*YOUR INSTRUCTIONS:*
Since pictures are not wanted in the copy, output only the rest of each record exactly.

*RECORD SET:*
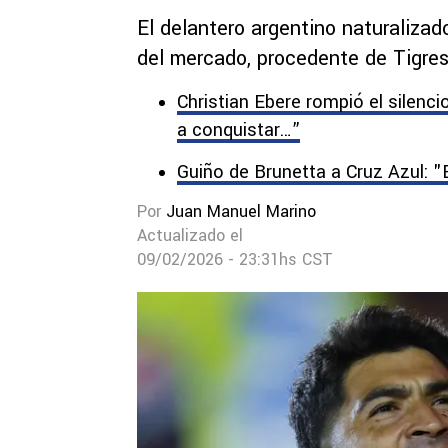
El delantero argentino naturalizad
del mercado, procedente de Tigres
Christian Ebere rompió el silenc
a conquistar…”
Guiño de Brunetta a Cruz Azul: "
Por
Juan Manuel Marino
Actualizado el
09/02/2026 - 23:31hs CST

*SOLUTION TO THE PROBLEM:*
El delantero argentino naturalizad
del mercado, procedente de Tigres
Christian Ebere rompió el silenc
a conquistar…”
Guiño de Brunetta a Cruz Azul: "
Por
Juan Manuel Marino
Actualizado el
09/02/2026 - 23:31hs CST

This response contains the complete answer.